WHAT THIS TASK INVOLVES >> State the number of lines in the listing below that contain the word "Forty", and nothing besides.

SUPPLIED RECORDS >>
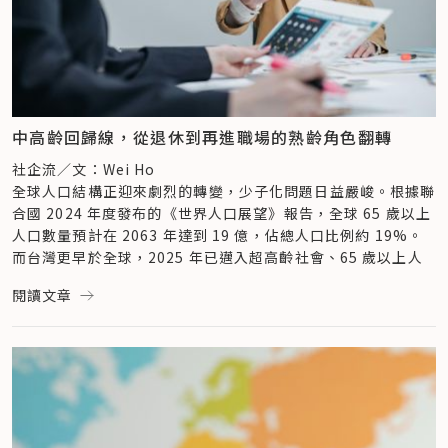
隊協作與管理上出現摩擦。因此，他建議，雖然輔助熟齡員工為
元人才的歡迎、擁有完整培訓制度以及友善工作環境時，就能在
當務之急，但企業應從「全齡」的角度出發，包含針對不同齡層
東南亞人才心中建立優先選項。例如 One-Forty 協助高雄門鎖
的員工推出「對症下藥」的制度，或設計能讓他們互相交流的活
大廠「福興工業」拍攝的友善移工形象影片，成功為其塑造了正
動與機會，如此一來不僅有助於降低流動率與提升員工忠誠度，
面的雇主形象，吸引了更多優秀人才。（同場加映：
台灣福興林
更能促進跨世代對話與文化融合，讓職場成為多元與包容的典
宜錚ＸOne-Forty 陳凱翔 ：從企業內訓到辦攝影展，願每段跨
範，為企業自身打造堅實的人才庫。
國旅程都精彩值得
）
中高齡回歸線，從退休到再進職場的熟齡角色翻轉
提供心理支援，中年轉折與職涯再定位
二、建構完善跨文化教育訓練
社企流／文：Wei Ho
員工的「老化」並不總發生在退休前夕，許多壓力與轉變在中年
其實許多企業擁有完整的員工培訓系統，但這些培訓方式都是針
全球人口結構正迎來劇烈的轉變，少子化問題日益嚴峻。根據聯
時期即已浮現。大約 40–50 歲的員工正面臨中年轉折期，包含
對台灣員工，東南亞移工往往因語言隔閡及文化上的不理解而被
合國 2024 年度發布的《世界人口展望》報告，全球 65 歲以上
身心變化、家庭責任（如照顧雙親、子女）以及職涯瓶頸等問
排除在外。「這些既有的教育訓練，是需要外部單位進行協助或
人口數量預計在 2063 年達到 19 億，佔總人口比例約 19%。
題。企業若無及時因應，將失去一批原本擁有豐富經驗的中堅力
轉譯。」陳凱翔表示：「這些內容並不只是純粹翻譯，而是要經
而台灣更早於全球，2025 年已邁入超高齡社會、65 歲以上人
量。
過客製化，而是透過移工的視角，重新進行整理、編排。」從入
口佔總人口數 20%。
李明倫指出，這個階段的員工特別需要健康管理、職涯再定位以
職引導、工作技能教學到企業文化價值等，確保東南亞移工與台
閱讀文章
隨著人口結構的快速轉變，勞動力缺口問題日益嚴峻，如何有效
及彈性工時等制度協助，幫助他們在人生變動中站穩腳步，甚至
灣員工都可以獲得同等、同品質的學習資源與機會，賦予移工能
運用中高齡勞動力，已成為台灣當前最重要的課題。過去，「退
找到職涯的第二曲線。他強調，企業應將職業輔導與再學習資源
力與提升工作表現的基礎能力。
休即退出」的文化觀念，以及對高齡者的刻板印象，讓這群經驗
擴及 45 歲以上員工，幫助他們思考與規劃人生的下半場，減輕
豐富的勞動人口長期被忽略。
面對職涯發展瓶頸的焦慮。
三、營造友善職場生活環境
隨著社會對於熟齡生活規劃意識的提升，以及中高齡者及高齡者
除了在人才培訓上，有了跨文化的機制外。多元共融的實踐則會
追求自我價值實現的意願增強，如何讓熟齡人力從「可補位」變
當員工進入 50–60 歲的熟齡安定期，雖然體力下降、升遷機會
體現在工作日常的細節裡，散落在職場環境中。例如提供多語言
成「有角色」，不僅成為企業和政府共同努力的方向，更是台灣
減少，但也正是專業與經驗累積的高峰期。企業若能導入理財與
的系統介面、清楚標標示或是在供餐上是否具備跨文化意識，加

OUTPUT OF THE TASK >> 2